On Wed, 13 Feb 2019, Brent Wood wrote:

I have not really followed this thread but would not a query along the lines of
select * from activity where person_id = n and timestamp = (select
max(timestamp) from activity where person_id = n);
give the required answer ie, always return the latest result for the specified 
person_id??

Brent,

I don't know.
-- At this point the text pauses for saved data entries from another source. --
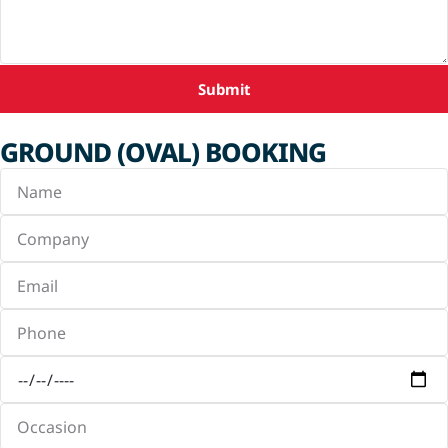
Submit
GROUND (OVAL) BOOKING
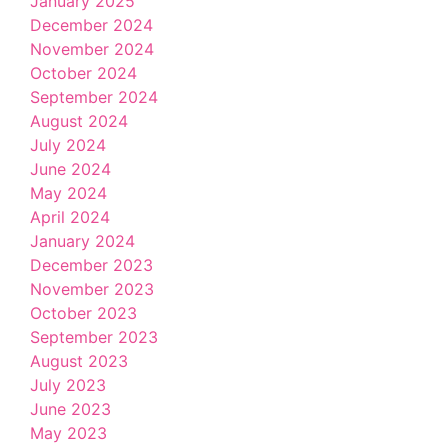
January 2025
December 2024
November 2024
October 2024
September 2024
August 2024
July 2024
June 2024
May 2024
April 2024
January 2024
December 2023
November 2023
October 2023
September 2023
August 2023
July 2023
June 2023
May 2023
What does work is this statement:

SELECT
    DISTINCT ON (person_id) person_id,
    next_contact
    FROM activities AS a
        WHERE a.next_contact is not null and a.next_contact <= 'today' and
              a.next_contact > '2018-12-31'
        ORDER BY person_id,next_contact;

which returns these results:

person_id | next_contact -----------+--------------
         1 | 2019-01-14
         4 | 2019-01-14
        22 | 2019-01-14
        36 | 2019-01-03
        37 | 2019-01-14
        38 | 2019-01-21
        40 | 2019-02-11
        41 | 2019-02-11
        42 | 2019-02-11
        43 | 2019-02-11
        44 | 2019-02-11
        45 | 2019-02-11
        46 | 2019-02-11
(13 rows)

Now I'm learning how to join the people and organization table using LATERAL
join(s) so the results include names and phone numbers.